Sambil menyetir aku menelepon salah seorang anak buahku (yang ini sebenarnya dilarang sebagaimana seringkali aku sampaikan bilamana menjelaskan prinsip keselamatan mengemudi pada semua orang …) yang adalah orang Bandung yang aku yakini mengetahui lokasi dan jalan tercepat untuk sampai di rumah sakit dimaksud. Dengan komunikasi dua kali putus-nyambung akhirnya kami tiba juga di rumah sakit dimaksud. Mobil langsung aku arahkan ke unit gawat darurat. Arahan satpam yang melarangku untuk parkir di depan pintu UGD tidak ‘kuhiraukan. Yang penting, mak Auli ditangani dulu, baru urusan lain aku selesaikan, pikirku. Dan itu memang aku lakukan kemudian.

Setelah diinjeksi dokter dan meninggalkan mak Auli dengan dijaga Auli dan Aminah, aku pun keluar untuk merapikan parkir mobil lalu berurusan ke bagian pendaftaran. Ternyata di rumah sakit ini berlaku keanggotaan asuransi Aviva dari kantor sehingga aku hanya perlu membayar kelebihan biaya yang kurang dari seratus ribu rupiah saja. Lalu aku membeli roti tawar dan teh manis (sesuai permintaan mak Auli). Kantin belum buka, yang membuatku harus berjalan jauh ke luar komplek rumah sakit, ke minimarket di seberang jalan. Lumayan jugalah untuk sarapan tahap awal …

Lewat setengah jam, belum ada penanganan lagi. Mak Auli masih belum merasa nyaman dengan masih mengeluh pusing, meskipun tidak sesakit sebelumnya ketika belum sampai UGD. Aku pun mendatangi dokter jaga untuk menyarankan agar disuntikkan obat tidur saja supaya istirahat. Ini berdasarkan pengalamanku ketika mak Auli “berkenalan” dengan penyakit yang disebut vertigo ini. Pertama kali di Aceh lebih sepuluh tahun yang lalu. Saat itu dokter tentara di RS Korem “bingung” menangani pasien yang menjerit-jerit karena sakit kepala dan lidah kelu seperti itu. Dokternya masih muda, dan lebih bingung lagi ketika aku menyarankan untuk menyuntik mak Auli dengan obat tidur, yang kemudian aku yang menjadi bingung karena sadar malah sudah mengajari dokter untuk melakukan tindakan. Puji Tuhan, kemudian mak Auli tertidur lelap dan terbangun dalam kondisi yang jauh lebih baik.
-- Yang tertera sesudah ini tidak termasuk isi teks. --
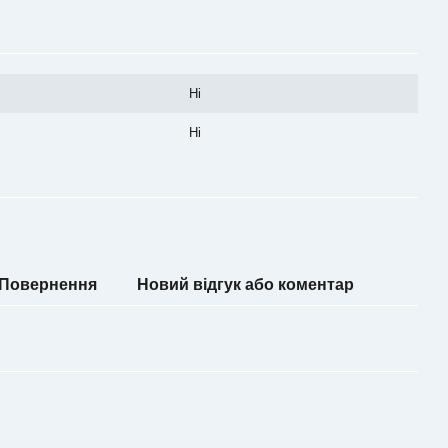
Ні
Ні
Повернення
Новий відгук або коментар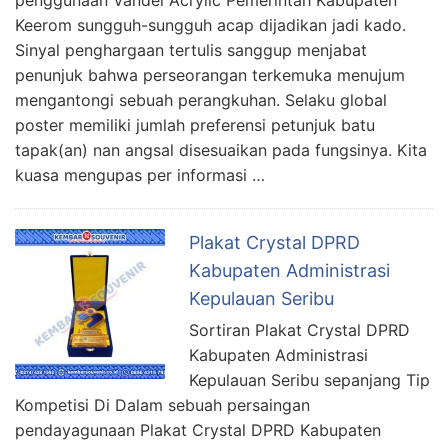
Keerom sungguh-sungguh acap dijadikan jadi kado.
Sinyal penghargaan tertulis sanggup menjabat
penunjuk bahwa perseorangan terkemuka menujum
mengantongi sebuah perangkuhan. Selaku global
poster memiliki jumlah preferensi petunjuk batu
tapak(an) nan angsal disesuaikan pada fungsinya. Kita
kuasa mengupas per informasi …
Plakat Crystal DPRD
Kabupaten Administrasi
Kepulauan Seribu
Sortiran Plakat Crystal DPRD
Kabupaten Administrasi
Kepulauan Seribu sepanjang Tip
Kompetisi Di Dalam sebuah persaingan
pendayagunaan Plakat Crystal DPRD Kabupaten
Lebih lima tahun yang lalu terjadi hal yang sama. Pagi itu mak Auli mengeluh pusing berat, lalu muntah-muntah. Karena tinggal di Kelapa Gading, maka aku pun membawanya ke RS Gading Pluit. Dengan sigap dokter jaga menyuntikkan obat tidur yang segera membuat mak Auli tertidur. Melihatnya lelap, kami pun pulang ke rumah. Ketika kembali ke rumah sakit kurang sejam kemudian (rumah kami sangat dekat ke lokasi rumah sakit), mak Auli sudah segar dan sudah bisa tertawa-tawa. Lalu kami langsung pulang …

Kali ini di RS Immanuel di Bandung ini, lain ceritanya. “‘Nggak bisa sembarangan memberikan suntikan obat tidur, pak. Tadi ‘kan sudah disuntik obat anti mual, kita tunggu saja setengah jam reaksinya. Kalau memang perlu, barulah kita suntikkan lagi”, jawab dokter jaga ketika aku mencoba “mengingatkannya” sambil menceritakan pengalaman dua peristiwa yang sama sebelumnya. Tak lama kemudian, “ilmu” yang aku “ajarkan” itu dilaksanakan juga” mak Auli disuntik obat tidur. Dan segeralah mak Auli terlelap …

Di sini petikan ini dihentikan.